(Document structure recognition data)
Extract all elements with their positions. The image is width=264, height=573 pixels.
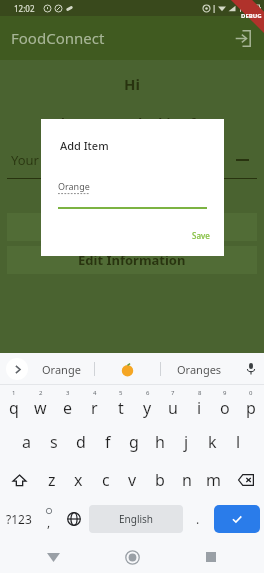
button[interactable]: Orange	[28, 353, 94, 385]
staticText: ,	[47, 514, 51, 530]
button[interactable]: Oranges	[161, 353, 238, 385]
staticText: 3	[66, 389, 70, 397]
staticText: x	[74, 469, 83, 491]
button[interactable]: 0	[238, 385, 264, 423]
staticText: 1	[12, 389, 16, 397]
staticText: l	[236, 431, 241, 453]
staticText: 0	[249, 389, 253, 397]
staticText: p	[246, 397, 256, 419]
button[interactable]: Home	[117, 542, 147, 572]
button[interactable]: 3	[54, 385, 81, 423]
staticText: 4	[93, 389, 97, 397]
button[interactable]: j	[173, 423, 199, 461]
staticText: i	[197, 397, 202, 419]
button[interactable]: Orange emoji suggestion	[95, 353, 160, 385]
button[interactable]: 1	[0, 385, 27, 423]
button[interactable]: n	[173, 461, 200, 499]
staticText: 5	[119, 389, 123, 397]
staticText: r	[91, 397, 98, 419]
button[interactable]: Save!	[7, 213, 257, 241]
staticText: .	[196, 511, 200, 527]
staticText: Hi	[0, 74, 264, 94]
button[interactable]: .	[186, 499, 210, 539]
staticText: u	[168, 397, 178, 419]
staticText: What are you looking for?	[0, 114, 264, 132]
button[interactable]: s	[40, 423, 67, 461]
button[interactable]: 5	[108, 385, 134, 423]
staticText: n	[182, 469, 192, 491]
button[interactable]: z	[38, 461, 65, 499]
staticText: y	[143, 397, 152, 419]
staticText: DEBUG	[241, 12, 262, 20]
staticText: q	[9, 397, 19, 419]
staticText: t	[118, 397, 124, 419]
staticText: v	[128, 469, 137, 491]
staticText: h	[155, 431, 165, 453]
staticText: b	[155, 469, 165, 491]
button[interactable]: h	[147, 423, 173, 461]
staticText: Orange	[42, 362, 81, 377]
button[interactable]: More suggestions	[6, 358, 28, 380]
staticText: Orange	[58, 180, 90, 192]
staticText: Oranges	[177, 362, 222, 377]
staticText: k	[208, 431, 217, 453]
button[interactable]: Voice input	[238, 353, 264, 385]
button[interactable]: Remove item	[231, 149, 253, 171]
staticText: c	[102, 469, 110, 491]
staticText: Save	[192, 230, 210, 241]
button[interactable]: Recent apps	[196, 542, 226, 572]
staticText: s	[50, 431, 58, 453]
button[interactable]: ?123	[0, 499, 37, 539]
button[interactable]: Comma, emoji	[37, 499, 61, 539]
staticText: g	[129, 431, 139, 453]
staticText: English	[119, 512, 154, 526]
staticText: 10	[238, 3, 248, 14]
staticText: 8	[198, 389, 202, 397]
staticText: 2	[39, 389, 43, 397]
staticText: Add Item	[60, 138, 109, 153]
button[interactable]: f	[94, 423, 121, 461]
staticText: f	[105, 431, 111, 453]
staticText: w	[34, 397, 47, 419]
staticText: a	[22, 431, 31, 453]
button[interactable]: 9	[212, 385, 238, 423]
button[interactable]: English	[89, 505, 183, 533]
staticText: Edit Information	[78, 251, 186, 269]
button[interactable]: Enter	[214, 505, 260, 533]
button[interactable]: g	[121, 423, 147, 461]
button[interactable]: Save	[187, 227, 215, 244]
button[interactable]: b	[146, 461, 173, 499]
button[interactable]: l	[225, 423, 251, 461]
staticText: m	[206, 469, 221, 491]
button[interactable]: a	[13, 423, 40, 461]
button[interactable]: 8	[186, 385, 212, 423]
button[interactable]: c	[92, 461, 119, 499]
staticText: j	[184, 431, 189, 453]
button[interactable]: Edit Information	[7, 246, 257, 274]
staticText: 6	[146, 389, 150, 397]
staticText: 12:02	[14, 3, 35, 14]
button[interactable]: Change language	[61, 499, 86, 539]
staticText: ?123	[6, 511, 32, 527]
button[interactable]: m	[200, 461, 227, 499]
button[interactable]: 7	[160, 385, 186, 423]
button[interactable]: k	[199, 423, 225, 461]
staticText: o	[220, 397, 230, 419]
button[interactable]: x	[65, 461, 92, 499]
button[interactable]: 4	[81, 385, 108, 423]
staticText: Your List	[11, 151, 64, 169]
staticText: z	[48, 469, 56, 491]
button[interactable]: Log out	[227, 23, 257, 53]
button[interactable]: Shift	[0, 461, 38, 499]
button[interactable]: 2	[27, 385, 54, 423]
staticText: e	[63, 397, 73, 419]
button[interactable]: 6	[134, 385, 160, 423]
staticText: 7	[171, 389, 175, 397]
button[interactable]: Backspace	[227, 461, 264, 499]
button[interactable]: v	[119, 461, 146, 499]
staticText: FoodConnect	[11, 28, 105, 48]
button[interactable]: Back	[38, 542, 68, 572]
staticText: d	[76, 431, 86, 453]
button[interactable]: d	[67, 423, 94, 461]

TASK DIRECTIONS —
Please give only the count of lines above containing "English".

WRITTEN RESPONSE —
2